Hm, yep, just ASSERT(error == 0);

I suppose this is the trickiness of canceling a transaction at some points...

> The 
> transaction appears to be committed peacefully without returning the 
> error. You don't notice this unless you do I/O on the filesystem. Later, 
> it hits some sort of in-memory corruption or other errors.
> 
> We hit this issue in our testing we tried to grow the filesystem from 
> from 100GB to 10000GB. This is beyond the interger (31 bits) limit and, 
> hence, for dblocks and fdblocks,  xfs_mod_sb struct does not pass in 
> correct data.
> 
> 

First thoughts, "long" won't help on 32 bit machines, perhaps this should be an 
explicitly-sized 64-bit type?

-Eric

p.s. good to see agami's recently active participation on the list!

^ permalink raw reply	[flat|nested] 10+ messages in thread

* Re: Data type overflow in xfs_trans_unreserve_and_mod_sb
  2006-09-25 14:32   ` Eric Sandeen
@ 2006-09-25 14:52     ` Shailendra Tripathi
  0 siblings, 0 replies; 10+ messages in thread
From: Shailendra Tripathi @ 2006-09-25 14:52 UTC (permalink / raw)
  To: Eric Sandeen; +Cc: David Chinner, xfs, Timothy Shimmin

Eric Sandeen wrote:
> Hm, yep, just ASSERT(error == 0);
> 
> I suppose this is the trickiness of canceling a transaction at some 
> points...

Yes, you are right. At the point where it is being applied, all the 
things can't be reverted back as XFS does not store the "before-image". 
However, typically in most of such cases, XFS goes ahead with shutting 
down the filesystem assuming these to be catastrophic or incorrigible 
errors requiring manual intervention.

> First thoughts, "long" won't help on 32 bit machines, perhaps this 
> should be an explicitly-sized 64-bit type

> -Eric
> 
> p.s. good to see agami's recently active participation on the list!
> 

^ permalink raw reply	[flat|nested] 10+ messages in thread

* Re: Data type overflow in xfs_trans_unreserve_and_mod_sb
  2006-09-25  8:38 ` Data type overflow in xfs_trans_unreserve_and_mod_sb Shailendra Tripathi
  2006-09-25 14:32   ` Eric Sandeen
@ 2006-10-11  5:25   ` David Chinner
  2006-10-13  6:13     ` David Chinner
  1 sibling, 1 reply; 10+ messages in thread
From: David Chinner @ 2006-10-11  5:25 UTC (permalink / raw)
  To: Shailendra Tripathi; +Cc: sandeen, xfs, Timothy Shimmin

On Mon, Sep 25, 2006 at 02:08:11PM +0530, Shailendra Tripathi wrote:
> Hi David,
>           As part of fixing xfs_reserve_blocks issue, you might want to 
> fix an issue in xfs_trans_unreserve_and_mod_sb as well.
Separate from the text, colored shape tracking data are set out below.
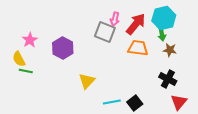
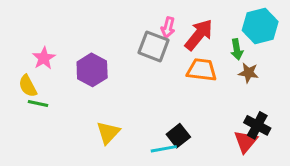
cyan hexagon: (164, 18) -> (260, 26), moved
black cross: (168, 79) -> (257, 125), moved
yellow triangle: (87, 81) -> (108, 133), moved
red triangle: (179, 102) -> (246, 141), moved
black square: (135, 103) -> (178, 136), moved

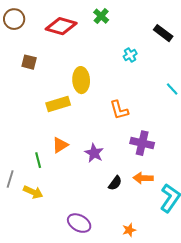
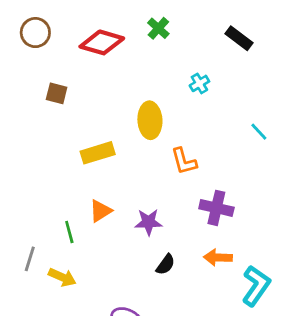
black rectangle: (163, 33) -> (239, 38), moved
yellow ellipse: (81, 80) -> (150, 120), moved
purple star: (94, 153) -> (149, 222), turned -30
black semicircle: (115, 183) -> (165, 265), moved

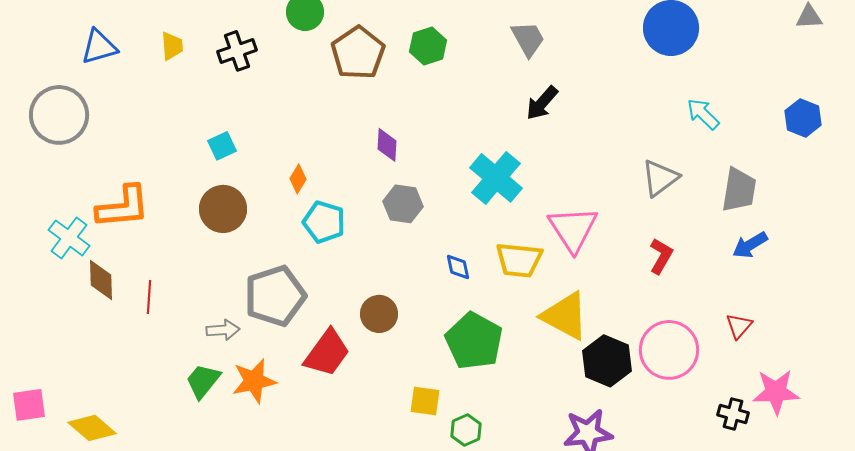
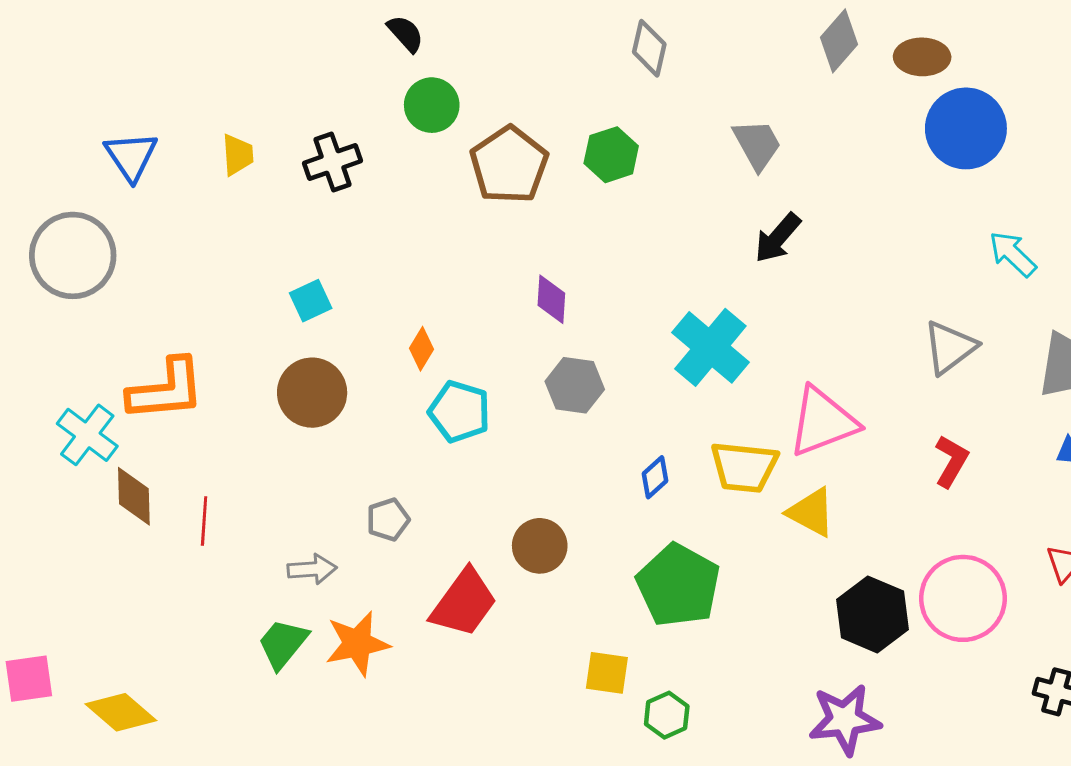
blue triangle: (99, 47) -> (131, 156), turned -48
pink triangle: (573, 229) -> (823, 422), turned 42
blue diamond: (458, 267) -> (655, 477), turned 60
gray pentagon: (275, 296) -> (388, 520), size x0.5
yellow triangle: (565, 316) -> (811, 512), moved, size x0.7

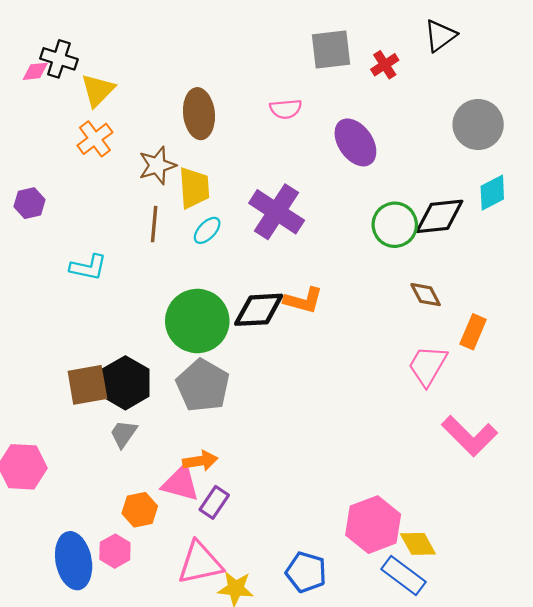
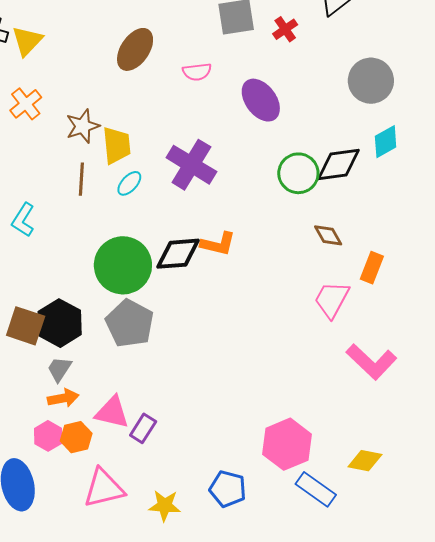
yellow triangle: (98, 90) -> (27, 41), moved
brown ellipse: (199, 114) -> (135, 49), moved, turned 42
cyan L-shape: (88, 267) -> (23, 220), turned 112
brown square: (87, 385) -> (26, 326), turned 30
orange arrow: (200, 461) -> (63, 398), moved
yellow diamond: (418, 544) -> (365, 461), moved, turned -48
pink hexagon: (115, 551) -> (48, 436), moved
pink triangle: (200, 563) -> (104, 488), moved

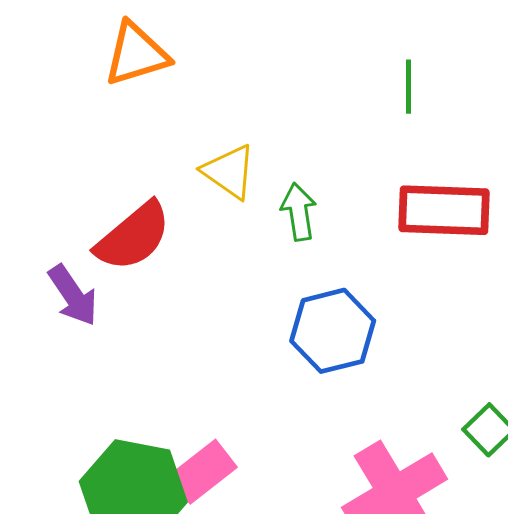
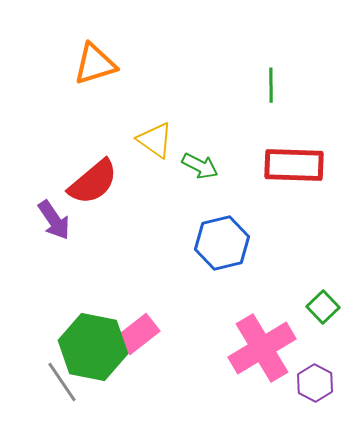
green arrow: (299, 212) -> (200, 166), turned 126

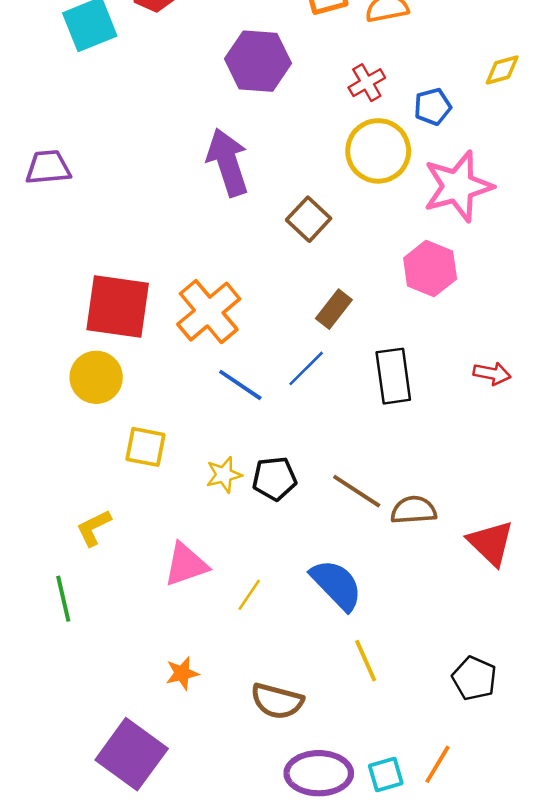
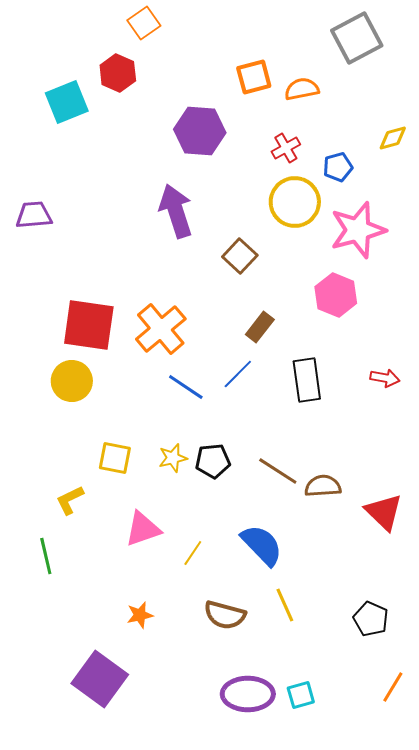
yellow square: (145, 447) -> (115, 458), moved
brown semicircle: (277, 701) -> (225, 615), moved
orange line: (438, 764) -> (393, 687), moved

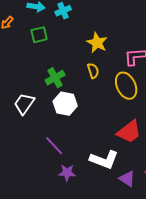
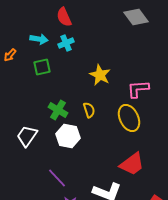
yellow semicircle: (93, 71) -> (89, 110), moved
green cross: (55, 78) -> (58, 110), turned -30

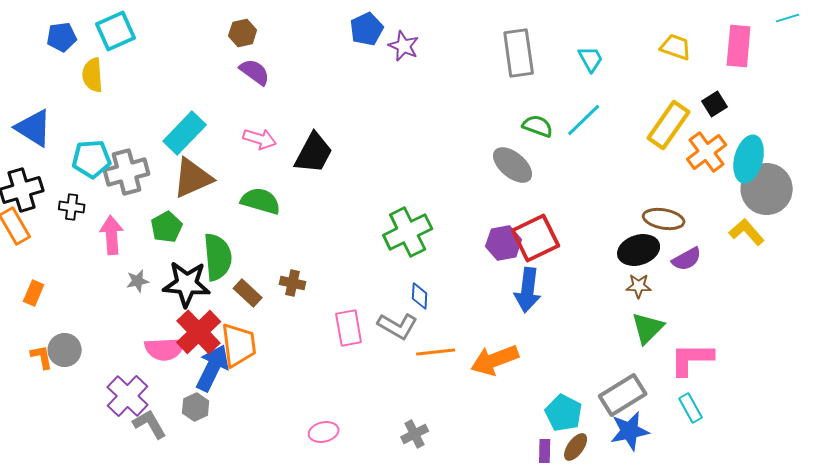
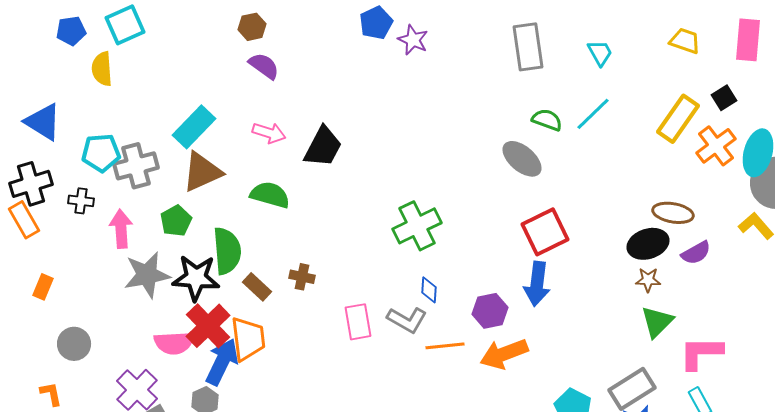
purple hexagon: (504, 243) -> (490, 311), moved
gray star: (138, 281) -> (147, 275), size x2.0
orange L-shape: (42, 357) -> (51, 394), moved

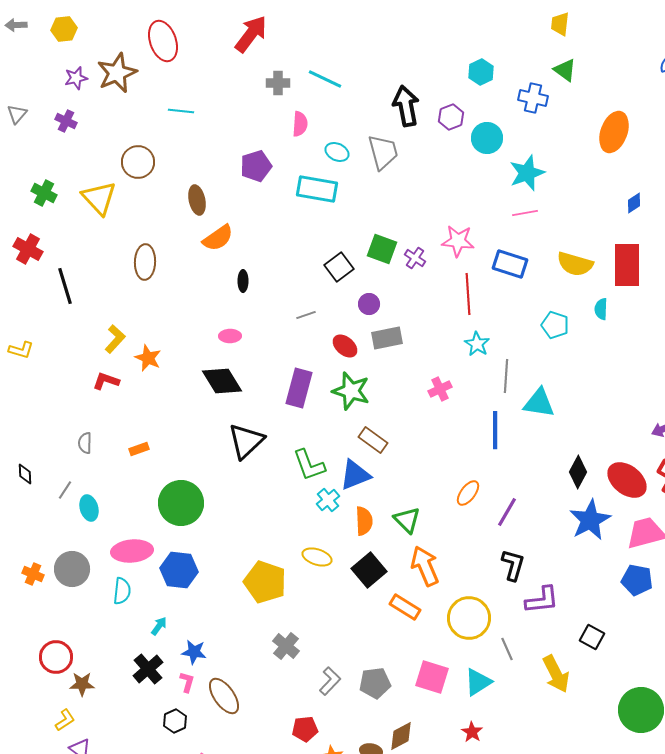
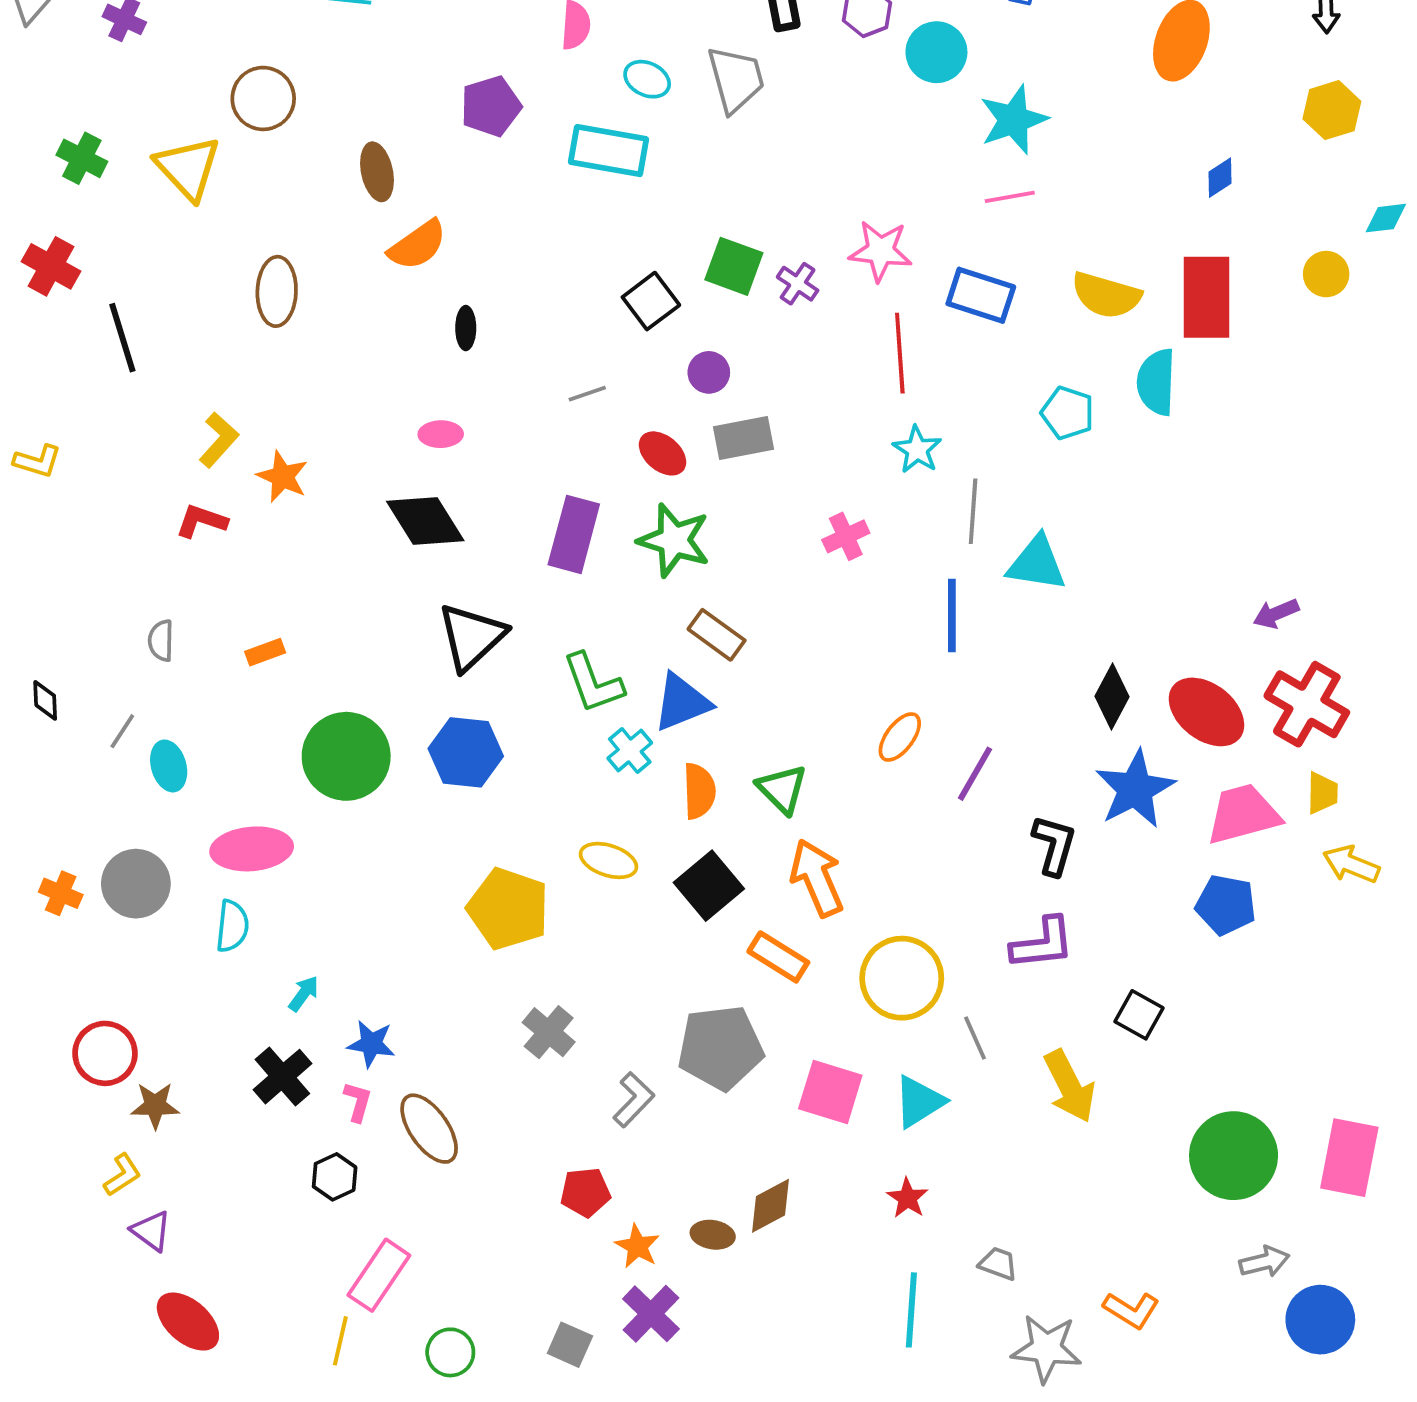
cyan semicircle: (601, 309) -> (1156, 382), size x1.6
black L-shape: (513, 565) -> (1054, 845), moved
blue hexagon: (179, 570) -> (466, 752), moved
gray pentagon: (375, 683) -> (720, 1048), moved, size x1.4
Since, I am on 
> much older version, my patch is not applicable on newer trees. However, 
> the patch is attached for your reference.
> 
> The problem is as below:
> 
> Superblock modifications required during transaction are stored in delta 
> fields in transaction. These fields are applied to the superblock when 
> transaction commits.
> 
> The in-core superblock changes are done in 
> xfs_trans_unreserve_and_mod_sb. It calls xfs_mod_incore_sb_batch 
> function to apply the changes. This function tries to apply the deltas 
> and if it fails for any reason, it backs out all the changes. One 
> typical modification done is like that:
> 
>         case XFS_SBS_DBLOCKS:
>                 lcounter = (long long)mp->m_sb.sb_dblocks;
>                 lcounter += delta;
>                 if (lcounter < 0) {
>                         ASSERT(0);
>                         return (XFS_ERROR(EINVAL));
>                 }
>                 mp->m_sb.sb_dblocks = lcounter;
>                 return (0);
> 
> So, when it returns EINVAL, the second part of the code backs out the 
> changes made to superblock. However, the worst part is that 
> xfs_trans_unreserve_and_mod_sb does not return any error value.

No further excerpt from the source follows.